In neural networks, every node of one layer is connected to many nodes of the next. In contrast, RCL employs minimal connections. Each node within a layer has no more than one parent. By moving away from the connectionist paradigm of neural networks, RCL makes significant gains in speed and transparency.
Where neural networks imitate the architecture of the brain, RCL has been designed to imitate the mind, specifically the function of drawing distinctions, as described in the tradition of Husserlian phenomenology. While neural networks tend to gravitate toward common patterns, RCL identifies patterns by distinctiveness and therefore illuminates patterns of greater subtlety and interest.

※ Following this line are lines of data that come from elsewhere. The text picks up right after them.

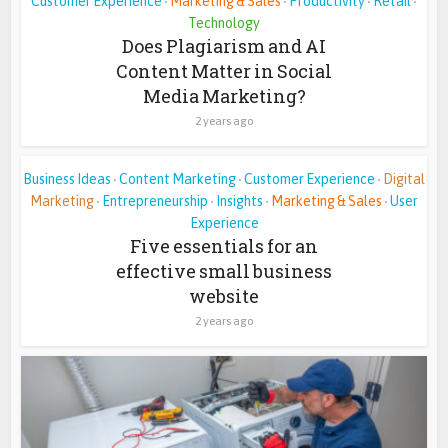
Customer Experience
Marketing & Sales
Productivity
Retail
•
•
•
•
Technology
Does Plagiarism and AI
Content Matter in Social
Media Marketing?
2 years ago
Business Ideas
Content Marketing
Customer Experience
Digital
•
•
•
Marketing
Entrepreneurship
Insights
Marketing & Sales
User
•
•
•
•
Experience
Five essentials for an
effective small business
website
2 years ago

How do I train an RCL model?
Specifications for our API will be provided when you open an account. RCL models come with sequence prediction, context sensitive search, and translation between parallel corpora. If you have questions about which of these you should apply to your workflow, please contact us.
To which datatypes can RCL be applied?
At present RCL can be applied to text, tabular, time series and image (PNG) data. Future releases will allow for application to additional formats.
How is data structured prior to training?
Prior to training an RCL model, your data must be shaped into a list of sequences.
- In language for example, each item in your list may be a sentence or passage, which abstractly is just a sequence of words separated by spaces.
- In more complex datatypes, each item in a sequence may be represented as a numerical or hexadecimal sequence to represent information from your problem domain.
- For problems that can be represented in time, sequencing is straightforward; Each item in each sequence occurs one after the other.
- For problems that are less clearly represented in a time sequence, we suggest adding each relevant item individually to your sequence with the desired prediction as the last element(s) in the sequence.
Examples will be provided on our documentation page.